3. Knock on effects to ozone\circulation patterns in the NH, especially europe.
MWP.. not so much
Steven Mosher, not that I regard Wikipedia as an authority, but here it is on causes of LIA:
.
“Scientists have tentatively identified these possible causes of the Little Ice Age: orbital cycles [sic ??], decreased solar activity [only the possible effect of missing sun spots is considered – no mention of decreased TSI], increased volcanic activity, altered ocean current flows, the inherent variability of global climate, and reforestation following decreases in the human population.”
.
Is the LIA “pretty well understood” or are “possible causes only tentatively identified”? The Wiki article is admittedly unconvincing but what makes you think our understanding of the LIA has moved beyond “possible causes tentatively identified”? According to Leif Svalgaard and his work on TSI reconstructions the Wikipedia article is right to neglect TSI variation as a cause of the LIA.
@ Lucia “Must be that dying sun.”
Not at all!! CO2 trumps the sun every time don’t you know? The sun could be quite dead but we will die a fiery death due to our evil cars, planes, cows and hot chilli spices.
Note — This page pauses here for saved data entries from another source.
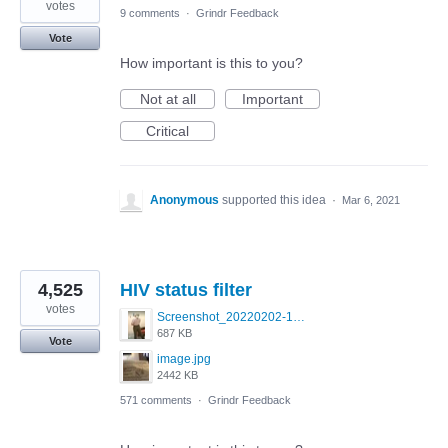
votes
9 comments
·
Grindr Feedback
Vote
How important is this to you?
Not at all
Important
Critical
Anonymous
supported this idea
·
Mar 6, 2021
4,525
HIV status filter
votes
Screenshot_20220202-154243_Grindr.jpg
687 KB
Vote
image.jpg
2442 KB
571 comments
·
Grindr Feedback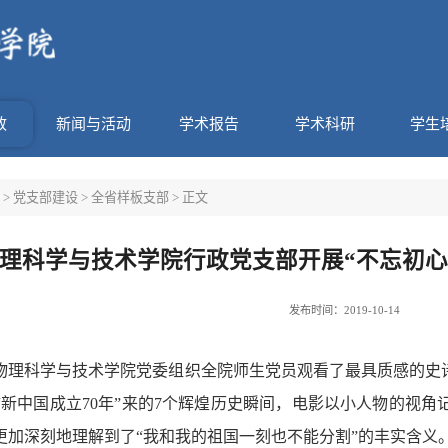
政
新闻与活动
学术报告
学术科研
学生
>
党支部建设
>
全省样板支部
> 正文
理科学与技术学院行政党支部开展“不忘初心
发布时间：2019-10-14
日晚，物理科学与技术学院党委组织全院师生党员观看了最具质感
“新中国成立70年”来的7个辉煌历史瞬间，电影以小人物的视
更加深刻地理解到了“我和我的祖国一刻也不能分割”的丰实含义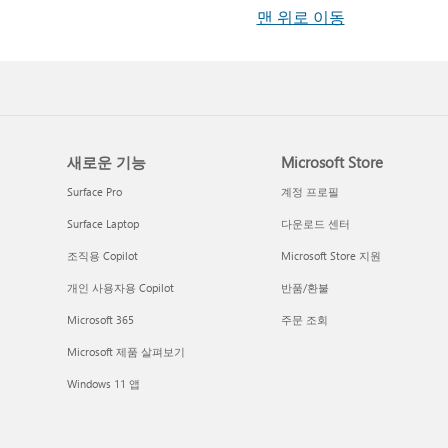
맨 위로 이동
새로운 기능
Microsoft Store
Surface Pro
계정 프로필
Surface Laptop
다운로드 센터
조직용 Copilot
Microsoft Store 지원
개인 사용자용 Copilot
반품/환불
Microsoft 365
주문 조회
Microsoft 제품 살펴보기
Windows 11 앱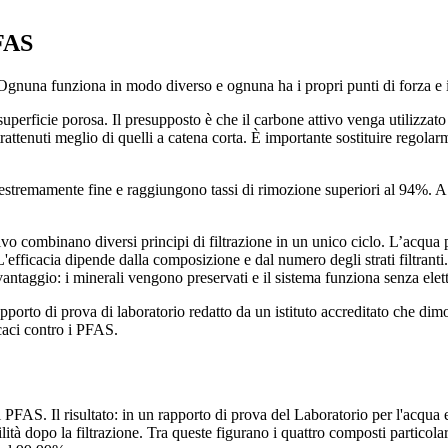
PFAS
 Ognuna funziona in modo diverso e ognuna ha i propri punti di forza e i 
superficie porosa. Il presupposto è che il carbone attivo venga utilizzato
ttenuti meglio di quelli a catena corta. È importante sostituire regolarm
tremamente fine e raggiungono tassi di rimozione superiori al 94%. A tal
ivo combinano diversi principi di filtrazione in un unico ciclo. L’acqua p
ficacia dipende dalla composizione e dal numero degli strati filtranti. I
 vantaggio: i minerali vengono preservati e il sistema funziona senza elet
pporto di prova di laboratorio redatto da un istituto accreditato che dim
icaci contro i PFAS.
r i PFAS. Il risultato: in un rapporto di prova del Laboratorio per l'acq
evabilità dopo la filtrazione. Tra queste figurano i quattro composti par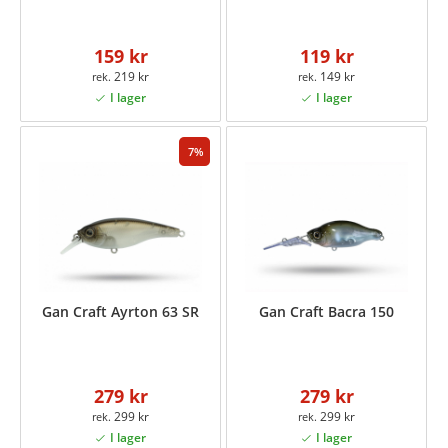
159 kr
119 kr
219 kr
149 kr
7
Gan Craft Ayrton 63 SR
Gan Craft Bacra 150
279 kr
279 kr
299 kr
299 kr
Its just that there are limits on fudging even by NOAA
@ Lucia “Must be that dying sun.”
Not at all!! CO2 trumps the sun every time don’t you know? The sun could be quite dead but we will die a fiery death due to our evil cars, planes, cows and hot chilli spices.
Its just that there are limits on fudging even by NOAA
Richard–
I don’t think NOAA is fudging. I thought I was making a joke about monthly variability during a month when we are all discussing the recent story about the possibility of a repeat of the Maunder minimum.